→ **What you need to do**
Exactly as written, return every line of the data below.

━━━━━ Records for this task

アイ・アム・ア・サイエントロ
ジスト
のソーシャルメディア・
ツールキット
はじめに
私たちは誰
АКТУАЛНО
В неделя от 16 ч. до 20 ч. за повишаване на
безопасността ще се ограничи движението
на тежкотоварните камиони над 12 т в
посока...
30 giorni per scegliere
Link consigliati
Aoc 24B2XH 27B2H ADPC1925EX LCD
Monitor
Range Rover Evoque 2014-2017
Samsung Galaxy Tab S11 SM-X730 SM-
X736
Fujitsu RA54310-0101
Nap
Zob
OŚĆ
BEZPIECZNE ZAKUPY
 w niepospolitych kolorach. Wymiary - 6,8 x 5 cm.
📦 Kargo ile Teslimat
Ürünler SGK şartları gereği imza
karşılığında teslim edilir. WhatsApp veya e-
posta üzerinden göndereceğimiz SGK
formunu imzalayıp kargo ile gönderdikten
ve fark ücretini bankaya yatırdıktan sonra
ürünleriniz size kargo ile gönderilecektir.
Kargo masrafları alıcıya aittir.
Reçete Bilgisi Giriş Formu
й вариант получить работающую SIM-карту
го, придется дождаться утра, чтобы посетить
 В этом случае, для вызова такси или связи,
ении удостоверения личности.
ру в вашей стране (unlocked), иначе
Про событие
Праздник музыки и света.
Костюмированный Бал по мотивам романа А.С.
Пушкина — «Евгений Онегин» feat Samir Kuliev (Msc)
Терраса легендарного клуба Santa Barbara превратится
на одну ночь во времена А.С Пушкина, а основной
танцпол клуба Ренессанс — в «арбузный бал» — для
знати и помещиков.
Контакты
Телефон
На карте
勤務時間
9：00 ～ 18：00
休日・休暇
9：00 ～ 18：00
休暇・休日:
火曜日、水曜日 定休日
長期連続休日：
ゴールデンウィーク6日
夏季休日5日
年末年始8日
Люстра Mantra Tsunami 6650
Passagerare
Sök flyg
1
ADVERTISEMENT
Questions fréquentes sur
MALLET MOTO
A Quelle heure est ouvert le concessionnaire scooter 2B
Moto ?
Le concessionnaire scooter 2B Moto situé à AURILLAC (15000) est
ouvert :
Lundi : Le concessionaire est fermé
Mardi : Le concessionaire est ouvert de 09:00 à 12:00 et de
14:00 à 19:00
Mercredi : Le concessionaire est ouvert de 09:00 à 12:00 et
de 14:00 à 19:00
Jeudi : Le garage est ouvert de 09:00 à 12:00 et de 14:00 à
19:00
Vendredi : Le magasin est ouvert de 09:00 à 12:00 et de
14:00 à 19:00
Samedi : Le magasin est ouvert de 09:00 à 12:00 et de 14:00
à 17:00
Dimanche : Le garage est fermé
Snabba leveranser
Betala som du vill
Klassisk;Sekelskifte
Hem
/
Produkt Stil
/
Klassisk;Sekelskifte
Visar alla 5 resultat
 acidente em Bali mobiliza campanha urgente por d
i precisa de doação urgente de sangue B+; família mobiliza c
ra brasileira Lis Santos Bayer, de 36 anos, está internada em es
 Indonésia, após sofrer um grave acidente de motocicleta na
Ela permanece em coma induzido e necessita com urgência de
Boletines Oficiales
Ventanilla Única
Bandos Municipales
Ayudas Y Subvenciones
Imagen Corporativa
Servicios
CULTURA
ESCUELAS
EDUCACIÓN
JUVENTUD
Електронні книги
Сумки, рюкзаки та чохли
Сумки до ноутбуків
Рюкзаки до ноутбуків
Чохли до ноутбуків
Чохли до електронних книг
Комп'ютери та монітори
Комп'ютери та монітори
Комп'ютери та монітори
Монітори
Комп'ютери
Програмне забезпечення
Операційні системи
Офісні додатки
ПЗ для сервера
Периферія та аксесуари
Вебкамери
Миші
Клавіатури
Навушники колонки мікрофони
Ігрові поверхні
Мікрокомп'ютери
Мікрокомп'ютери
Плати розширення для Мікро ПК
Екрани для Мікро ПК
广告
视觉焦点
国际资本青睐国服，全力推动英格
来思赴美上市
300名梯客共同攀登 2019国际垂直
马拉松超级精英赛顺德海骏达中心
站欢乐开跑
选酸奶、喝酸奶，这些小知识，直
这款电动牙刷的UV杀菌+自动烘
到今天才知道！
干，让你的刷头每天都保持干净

━━━━━━━━━━

→ **Task output**
アイ・アム・ア・サイエントロ
ジスト
のソーシャルメディア・
ツールキット
はじめに
私たちは誰
АКТУАЛНО
В неделя от 16 ч. до 20 ч. за повишаване на
безопасността ще се ограничи движението
на тежкотоварните камиони над 12 т в
посока...
30 giorni per scegliere
Link consigliati
Aoc 24B2XH 27B2H ADPC1925EX LCD
Monitor
Range Rover Evoque 2014-2017
Samsung Galaxy Tab S11 SM-X730 SM-
X736
Fujitsu RA54310-0101
Nap
Zob
OŚĆ
BEZPIECZNE ZAKUPY
 w niepospolitych kolorach. Wymiary - 6,8 x 5 cm.
📦 Kargo ile Teslimat
Ürünler SGK şartları gereği imza
karşılığında teslim edilir. WhatsApp veya e-
posta üzerinden göndereceğimiz SGK
formunu imzalayıp kargo ile gönderdikten
ve fark ücretini bankaya yatırdıktan sonra
ürünleriniz size kargo ile gönderilecektir.
Kargo masrafları alıcıya aittir.
Reçete Bilgisi Giriş Formu
й вариант получить работающую SIM-карту
го, придется дождаться утра, чтобы посетить
 В этом случае, для вызова такси или связи,
ении удостоверения личности.
ру в вашей стране (unlocked), иначе
Про событие
Праздник музыки и света.
Костюмированный Бал по мотивам романа А.С.
Пушкина — «Евгений Онегин» feat Samir Kuliev (Msc)
Терраса легендарного клуба Santa Barbara превратится
на одну ночь во времена А.С Пушкина, а основной
танцпол клуба Ренессанс — в «арбузный бал» — для
знати и помещиков.
Контакты
Телефон
На карте
勤務時間
9：00 ～ 18：00
休日・休暇
9：00 ～ 18：00
休暇・休日:
火曜日、水曜日 定休日
長期連続休日：
ゴールデンウィーク6日
夏季休日5日
年末年始8日
Люстра Mantra Tsunami 6650
Passagerare
Sök flyg
1
ADVERTISEMENT
Questions fréquentes sur
MALLET MOTO
A Quelle heure est ouvert le concessionnaire scooter 2B
Moto ?
Le concessionnaire scooter 2B Moto situé à AURILLAC (15000) est
ouvert :
Lundi : Le concessionaire est fermé
Mardi : Le concessionaire est ouvert de 09:00 à 12:00 et de
14:00 à 19:00
Mercredi : Le concessionaire est ouvert de 09:00 à 12:00 et
de 14:00 à 19:00
Jeudi : Le garage est ouvert de 09:00 à 12:00 et de 14:00 à
19:00
Vendredi : Le magasin est ouvert de 09:00 à 12:00 et de
14:00 à 19:00
Samedi : Le magasin est ouvert de 09:00 à 12:00 et de 14:00
à 17:00
Dimanche : Le garage est fermé
Snabba leveranser
Betala som du vill
Klassisk;Sekelskifte
Hem
/
Produkt Stil
/
Klassisk;Sekelskifte
Visar alla 5 resultat
 acidente em Bali mobiliza campanha urgente por d
i precisa de doação urgente de sangue B+; família mobiliza c
ra brasileira Lis Santos Bayer, de 36 anos, está internada em es
 Indonésia, após sofrer um grave acidente de motocicleta na
Ela permanece em coma induzido e necessita com urgência de
Boletines Oficiales
Ventanilla Única
Bandos Municipales
Ayudas Y Subvenciones
Imagen Corporativa
Servicios
CULTURA
ESCUELAS
EDUCACIÓN
JUVENTUD
Електронні книги
Сумки, рюкзаки та чохли
Сумки до ноутбуків
Рюкзаки до ноутбуків
Чохли до ноутбуків
Чохли до електронних книг
Комп'ютери та монітори
Комп'ютери та монітори
Комп'ютери та монітори
Монітори
Комп'ютери
Програмне забезпечення
Операційні системи
Офісні додатки
ПЗ для сервера
Периферія та аксесуари
Вебкамери
Миші
Клавіатури
Навушники колонки мікрофони
Ігрові поверхні
Мікрокомп'ютери
Мікрокомп'ютери
Плати розширення для Мікро ПК
Екрани для Мікро ПК
广告
视觉焦点
国际资本青睐国服，全力推动英格
来思赴美上市
300名梯客共同攀登 2019国际垂直
马拉松超级精英赛顺德海骏达中心
站欢乐开跑
选酸奶、喝酸奶，这些小知识，直
这款电动牙刷的UV杀菌+自动烘
到今天才知道！
干，让你的刷头每天都保持干净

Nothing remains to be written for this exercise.